Troy Baker, uno dei volti (e voci) più riconoscibili dell’industria videoludica dei giorni nostri, ha dichiarato di voler compiere un passo importante nella sua carriera: non solo continuare a recitare, ma arrivare a sviluppare un videogioco tutto suo. Un’ambizione che, considerando il suo percorso, appare tutt’altro che improvvisata.
L’attore, noto per aver dato voce a personaggi iconici come Joel in The Last of Us, Sam Drake nella serie Uncharted e recentemente Indiana Jones in Indiana Jones and the Great Circle, ha raccontato a Eurogamer di essere ormai nelle fasi iniziali di questo nuovo progetto creativo. Non si tratta ancora di qualcosa di concreto, ma le idee iniziano a prendere forma.

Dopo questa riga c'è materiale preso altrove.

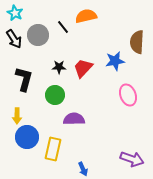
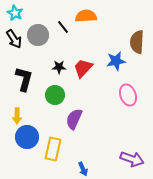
orange semicircle: rotated 10 degrees clockwise
blue star: moved 1 px right
purple semicircle: rotated 65 degrees counterclockwise
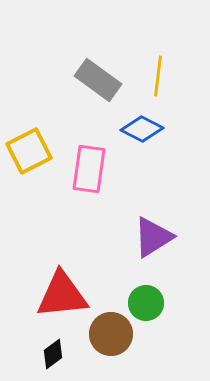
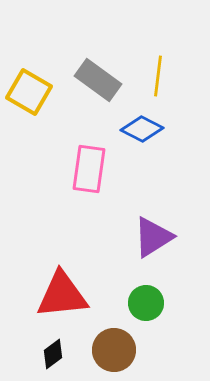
yellow square: moved 59 px up; rotated 33 degrees counterclockwise
brown circle: moved 3 px right, 16 px down
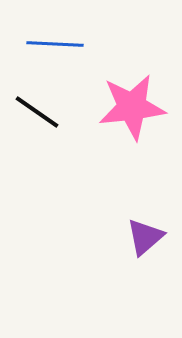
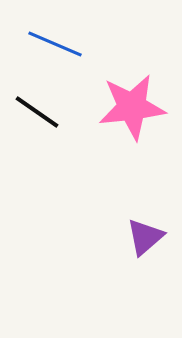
blue line: rotated 20 degrees clockwise
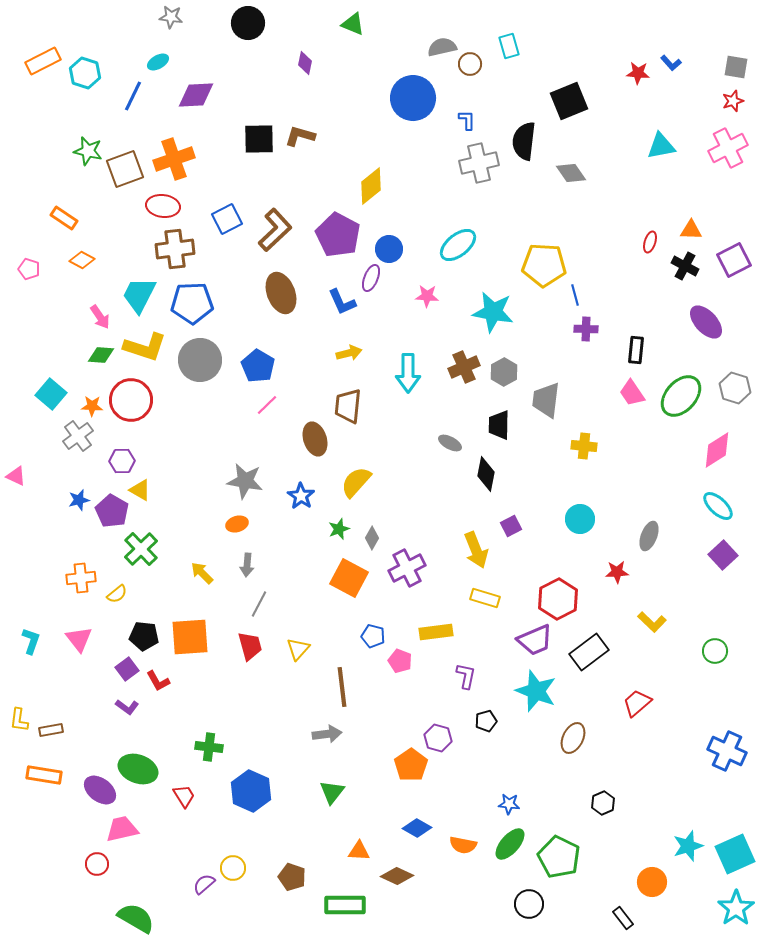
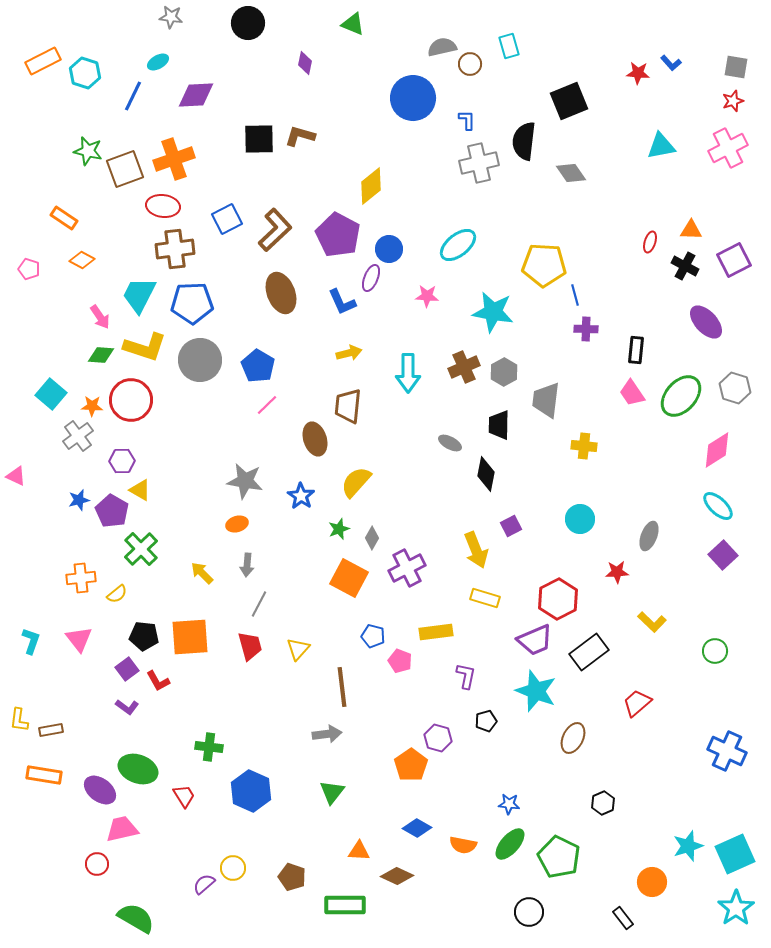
black circle at (529, 904): moved 8 px down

Uno degli esempi che ha ispirato Baker è il percorso di Abubakar Salim, attore noto per Assassin’s Creed Origins, che ha fondato lo studio Surgent Studios arrivando poi a pubblicare l’acclamato Tales of Kenzera: Zau. Un caso che dimostra come il passaggio da interprete a creatore sia possibile, se accompagnato da visione e competenze.
Baker non nasconde di aver imparato dai migliori. Nel corso degli anni ha collaborato con figure del calibro di Hideo Kojima, Neil Druckmann, Todd Howard e Vince Zampella, assorbendo principi, metodi di lavoro e approcci narrativi che ora vorrebbe rielaborare in qualcosa di personale. L’obiettivo non è semplicemente creare un gioco, ma costruire un’esperienza che rispecchi gli standard qualitativi delle produzioni che lo hanno formato.
Interessante è anche il suo approccio ai tempi di sviluppo. Quando gli è stato chiesto quale fosse la sua timeline, Baker ha risposto senza esitazione: “non rushed”. Una scelta che riflette una volontà precisa: evitare compromessi e dedicare tutto il tempo necessario per realizzare qualcosa di davvero significativo.
Al momento, l’attore sta esplorando idee, possibili collaborazioni e soprattutto il tipo di storia che vuole raccontare. Non è ancora chiaro quale forma prenderà il progetto, ma è evidente che Baker voglia portare nel game development la stessa intensità emotiva e profondità narrativa che hanno caratterizzato le sue interpretazioni.
Se questo percorso dovesse concretizzarsi, potremmo trovarci davanti a un caso sempre più frequente nell’industria: quello di artisti che, dopo aver contribuito a dare vita ai grandi videogiochi, decidono di passare dall’altra parte e crearli in prima persona. E considerando il talento e l’esperienza accumulata da Troy Baker, le aspettative non potranno che essere alte.